To investigate whether the substrate cavity back end co-determinates regio-specificity, mutations were introduced at this site. It is characterized by polar amino acids such as the conserved Tyr506 and Thr508 that coordinate water molecules [16]. Replacing them by Phe and Val, respectively, generates a more hydrophobic cavity end and prevents water coordination. This might enable deeper substrate introduction and altered regio-specificity. However, using phytoene as a substrate, the mutant enzyme formed 9,15-di-cis-phytofluene and 9,15,9’-tri-cis-ζ-carotene as the sole products. This can be interpreted in support of a decisive role of the 15-cis-configured central triene rather than of the cavity back end, although the mutant enzyme exhibited low activity (ca. 5% ζ-carotene of wild type OsPDS-His₆).

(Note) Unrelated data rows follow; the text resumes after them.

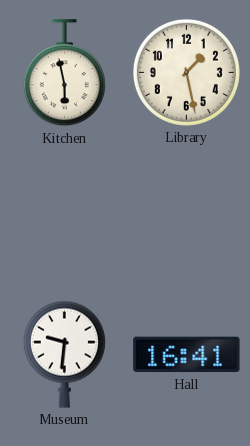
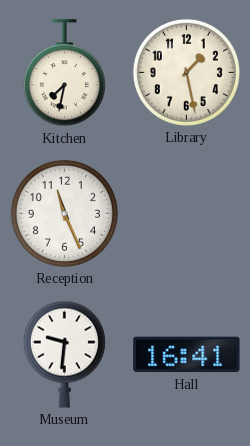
Kitchen: 5:58 -> 7:32
Reception: none -> 11:26
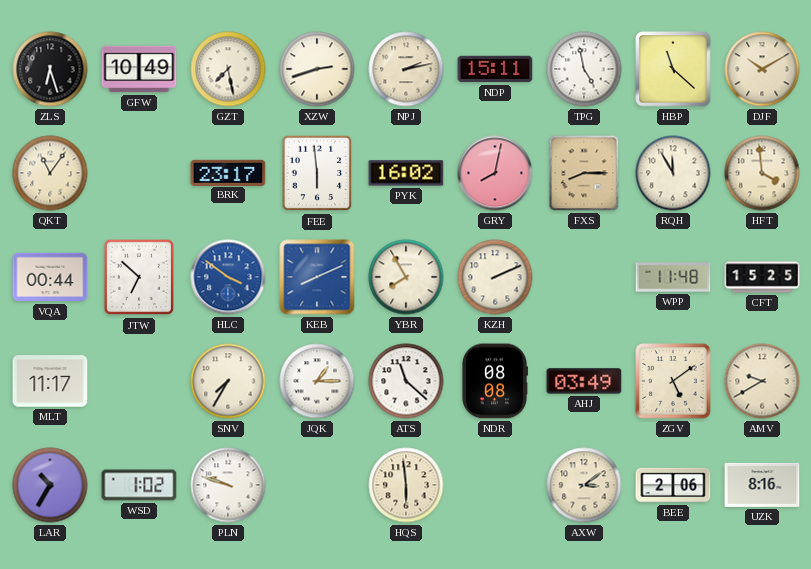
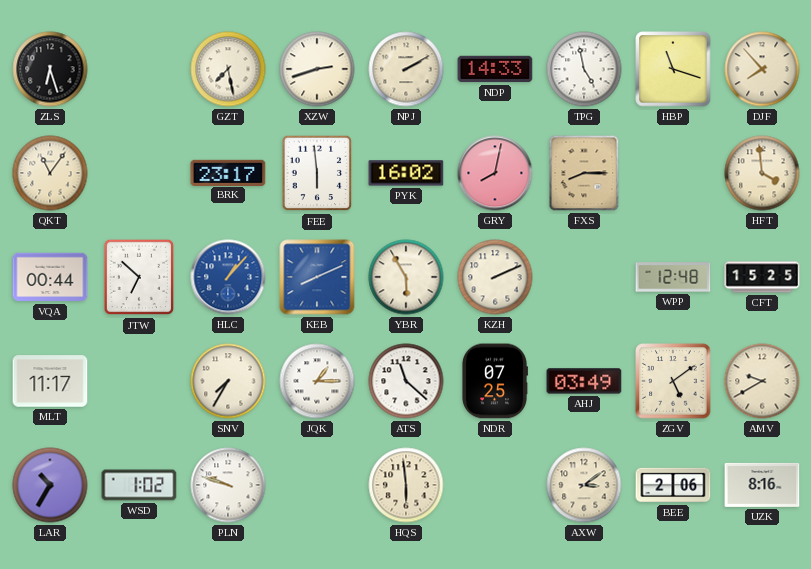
GFW: 10:49 -> none
NPJ: 2:13 -> 2:10
NDP: 15:11 -> 14:33
HBP: 11:22 -> 11:18
DJF: 10:10 -> 7:53
RQH: 11:55 -> none
HLC: 3:51 -> 1:07
YBR: 7:55 -> 5:55
WPP: 11:48 -> 12:48
NDR: 08:08 -> 07:25
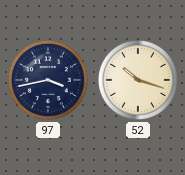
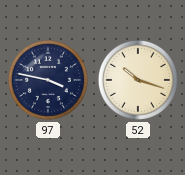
97: 3:43 -> 3:47
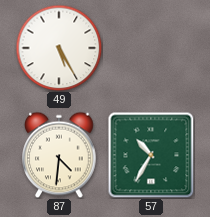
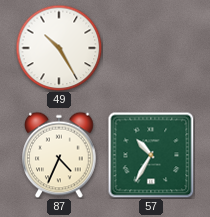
49: 5:25 -> 10:25
87: 4:31 -> 4:34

Possible regulatory significance of intermediate leakage

By its kinetic properties PDS forms a leaky metabolite channel at membrane surfaces that is dependent on a microdomain orchestrated by the tetrameric assembly creating a “sink” for phytofluene. The imperfection of the system might be relevant. From the data presented, phytofluene appears as the candidate for a released signaler of system overflow caused by too high phytoene concentrations and/or too low quinone availability (Fig 6A and 6B). The inverse might signal too low biosynthetic activity. This suggestion is raised here in the light of recent publications indicating a signaling function stemming from cis-configured desaturation intermediates [40, 41]. However, the jury is still out on this issue, in the absence of knowledge on cis-phytofluene metabolizing steps, expectedly involving cleavage [42]. Moreover, the perception of this intricate desaturation system may change over time, when more structural and kinetic information becomes available on the enzymes downstream of PDS, i.e. ZISO, ZDS, CRTISO and LCY. Especially the question, whether all of these enzymes form defined supramolecular complexes at membrane surfaces remains to be substantiated.